Until 1147, St. Maximin's Abbey was the landholder in Minderlittgen. Thereafter the village was held by the Electorate of Trier. Beginning in 1794, Minderlittgen lay under French rule. In 1814 it was assigned to the Kingdom of Prussia at the Congress of Vienna. Since 1947, it has been part of the then newly founded state of Rhineland-Palatinate.

== Politics ==

=== Municipal council ===
The council is made up of 12 council members, who were elected by proportional representation at the municipal election held on 7 June 2009, and the honorary mayor as chairman.

The municipal election held on 7 June 2009 yielded the following results:

| Year | CDU | WG Bauer | WG Nober | WG Hecking | Gesamt |
|---|---|---|---|---|---|
| 2009 | 2 | 5 | 1 | 4 | 12 seats |

=== Coat of arms ===
The municipality's arms might be described thus: Per pale argent a cross gules surmounted by a fleur-de-lis of the field and argent two pallets gules and a canton azure.
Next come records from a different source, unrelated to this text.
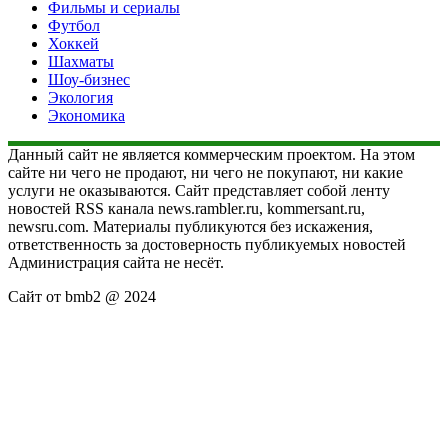
Фильмы и сериалы
Футбол
Хоккей
Шахматы
Шоу-бизнес
Экология
Экономика
Данный сайт не является коммерческим проектом. На этом
сайте ни чего не продают, ни чего не покупают, ни какие
услуги не оказываются. Сайт представляет собой ленту
новостей RSS канала news.rambler.ru, kommersant.ru,
newsru.com. Материалы публикуются без искажения,
ответственность за достоверность публикуемых новостей
Администрация сайта не несёт.
Сайт от bmb2 @ 2024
== Culture and sightseeing ==

=== Clubs ===
The municipality of Minderlittgen currently has a volunteer fire brigade, a music club, a men's singing club (together with Hupperath), a sport club (Spielvereinigung Minderlittgen-Hupperath e. V.), a tennis club, a church choir, a Möhnen club (association of women who participate in the festivities on Fat Thursday, or Weiberfastnacht) and a church building club at its disposal.

=== Regular events ===
- Kappensitzung: a Carnival event staged by the music and sport clubs.
- Möhnensitzung: a Carnival event staged by the Möhnen club.